Output: digits $(d_{n-1}, \dots, d_0)$ representing $|u-v|$.
- If $c_n = 0$, set $d_i \gets w_i$ for all $i$ and return. The subtraction result is correct.
- If $c_n = 1$, perform the following complement procedure:
a. For $i = 0$ to $n-1$, compute the digitwise complement:
$$ w_i' \gets (b-1) - w_i $$
b. Initialize carry: $c_0 \gets 1$ (to account for the "+1" in the radix complement).
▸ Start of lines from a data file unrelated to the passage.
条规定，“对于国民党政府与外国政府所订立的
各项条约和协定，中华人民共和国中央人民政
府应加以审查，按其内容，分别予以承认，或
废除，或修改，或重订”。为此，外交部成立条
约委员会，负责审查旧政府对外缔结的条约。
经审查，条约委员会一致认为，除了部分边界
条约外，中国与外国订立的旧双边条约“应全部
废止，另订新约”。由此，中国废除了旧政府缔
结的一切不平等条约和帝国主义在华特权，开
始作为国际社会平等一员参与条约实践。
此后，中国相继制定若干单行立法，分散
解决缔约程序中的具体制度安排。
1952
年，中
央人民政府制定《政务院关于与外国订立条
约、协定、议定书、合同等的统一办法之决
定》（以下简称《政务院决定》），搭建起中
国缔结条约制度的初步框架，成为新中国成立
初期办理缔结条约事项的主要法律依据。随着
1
c. For $i = 0$ to $n-1$, compute
$$ t_i \gets w_i' + c_i $$
$$ d_i \gets t_i \bmod b $$
$$ c_{i+1} \gets \lfloor t_i / b \rfloor $$ 3. Return $(d_{n-1}, \dots, d_0)$ as the absolute difference $|u-v|$.
Step 3: Explanation
If a final borrow is present, the output of Algorithm S represents the complement of $|u-v|$. The complement procedure corrects the digits by inverting each digit relative to $b-1$ and adding one, which restores the true absolute difference. The procedure works digit by digit and is entirely analogous to standard two's complement arithmetic in binary, generalized to radix $b$.
Step 4: Example
Let $b = 10$, $n=3$, $u = 123$, $v = 456$. Applying Algorithm S without knowing which operand is larger produces
$$ W = (w_2, w_1, w_0) = 667, $$
with a final borrow $c_3 = 1$. Digitwise complement:
$$ w_2' = 9 - 6 = 3, \quad w_1' = 9 - 6 = 3, \quad w_0' = 9 - 7 = 2 $$
Add 1 to the least significant digit:
$$ d_0 = 2 + 1 = 3, \quad d_1 = 3, \quad d_2 = 3 $$
No carry beyond the most significant digit. The absolute difference is $|123-456| = 333$, as expected.
Step 5: Summary
The algorithm for correcting a final borrow in Algorithm S proceeds in two stages: first, digitwise complement each output digit, then add one using standard carry propagation. If no final borrow occurs, the original output is already correct. This procedure produces the absolute value of the difference without requiring prior knowledge of which operand is larger. The method generalizes naturally to any radix $b$ and any number of digits $n$.